After finding the line with "Life-Inedit (551, 16)" in the data below, set down exactly each line through the one with "[Mai multe articole", inclusive, and stop there.

· · ·

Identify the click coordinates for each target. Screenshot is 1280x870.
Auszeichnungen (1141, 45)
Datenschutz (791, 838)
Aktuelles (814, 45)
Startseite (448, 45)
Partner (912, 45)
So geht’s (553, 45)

· · ·

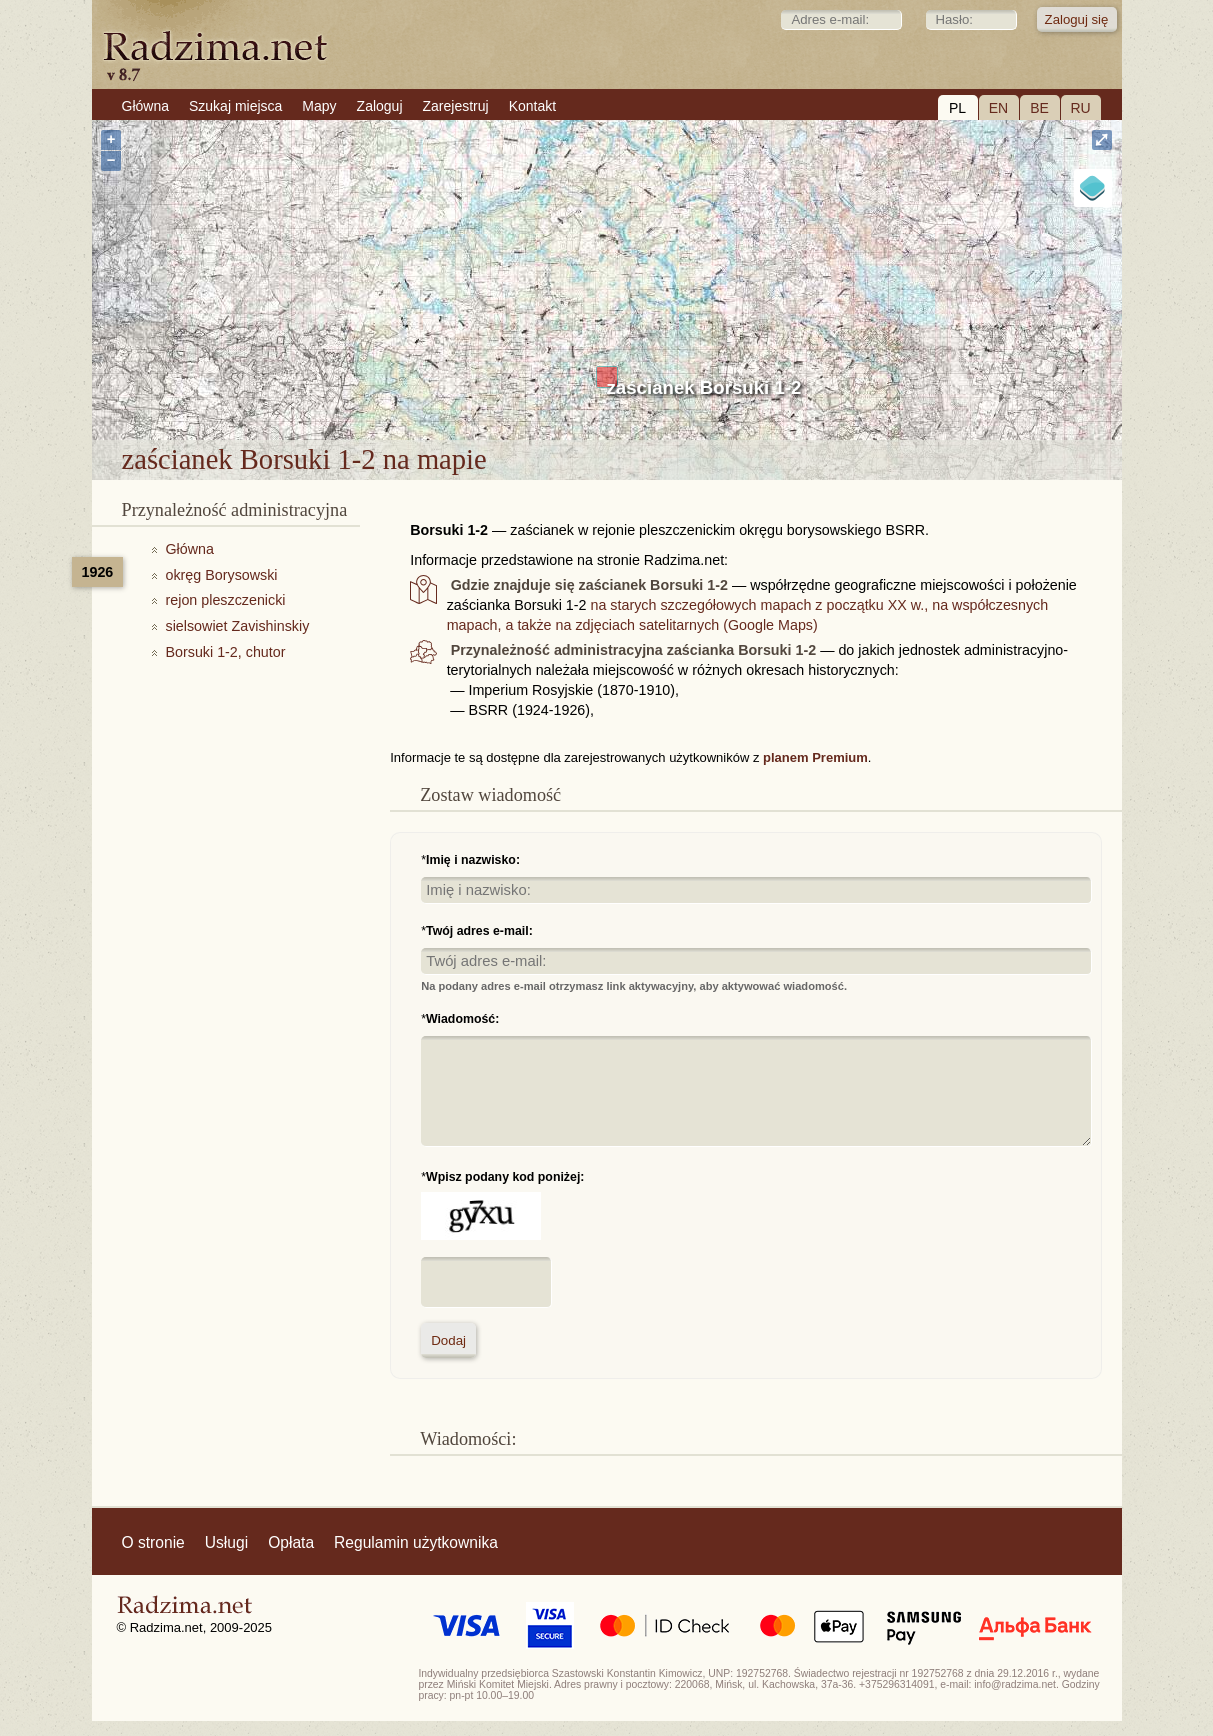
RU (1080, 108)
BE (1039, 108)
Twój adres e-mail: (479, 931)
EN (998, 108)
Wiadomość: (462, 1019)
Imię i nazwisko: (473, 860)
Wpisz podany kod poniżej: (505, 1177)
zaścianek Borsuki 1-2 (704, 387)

· · ·

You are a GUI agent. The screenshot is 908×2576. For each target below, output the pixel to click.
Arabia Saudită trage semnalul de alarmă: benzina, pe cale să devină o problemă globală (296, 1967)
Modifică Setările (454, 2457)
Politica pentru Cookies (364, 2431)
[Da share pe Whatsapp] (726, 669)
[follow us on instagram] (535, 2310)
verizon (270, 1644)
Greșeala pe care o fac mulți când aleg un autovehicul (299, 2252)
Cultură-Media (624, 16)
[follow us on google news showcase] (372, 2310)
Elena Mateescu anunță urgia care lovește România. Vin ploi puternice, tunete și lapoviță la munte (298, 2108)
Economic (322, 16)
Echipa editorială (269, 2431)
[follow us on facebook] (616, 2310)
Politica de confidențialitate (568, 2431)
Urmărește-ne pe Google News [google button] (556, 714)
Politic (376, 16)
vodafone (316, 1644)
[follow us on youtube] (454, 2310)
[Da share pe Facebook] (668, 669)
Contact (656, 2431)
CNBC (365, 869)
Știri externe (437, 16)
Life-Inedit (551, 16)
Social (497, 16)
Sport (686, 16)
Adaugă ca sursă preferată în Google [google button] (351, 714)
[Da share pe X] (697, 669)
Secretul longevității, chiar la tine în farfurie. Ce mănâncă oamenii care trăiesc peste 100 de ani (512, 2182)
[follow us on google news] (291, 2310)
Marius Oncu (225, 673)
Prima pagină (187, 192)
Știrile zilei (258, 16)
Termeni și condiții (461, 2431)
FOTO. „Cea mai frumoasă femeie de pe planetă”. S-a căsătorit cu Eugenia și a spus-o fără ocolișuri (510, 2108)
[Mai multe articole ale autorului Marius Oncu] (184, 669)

· · ·

> **EXERCISE SOLUTION**:
Life-Inedit (551, 16)
Social (497, 16)
Sport (686, 16)
Adaugă ca sursă preferată în Google [google button] (351, 714)
[Da share pe X] (697, 669)
Secretul longevității, chiar la tine în farfurie. Ce mănâncă oamenii care trăiesc peste 100 de ani (512, 2182)
[follow us on google news] (291, 2310)
Marius Oncu (225, 673)
Prima pagină (187, 192)
Știrile zilei (258, 16)
Termeni și condiții (461, 2431)
FOTO. „Cea mai frumoasă femeie de pe planetă”. S-a căsătorit cu Eugenia și a spus-o fără ocolișuri (510, 2108)
[Mai multe articole ale autorului Marius Oncu] (184, 669)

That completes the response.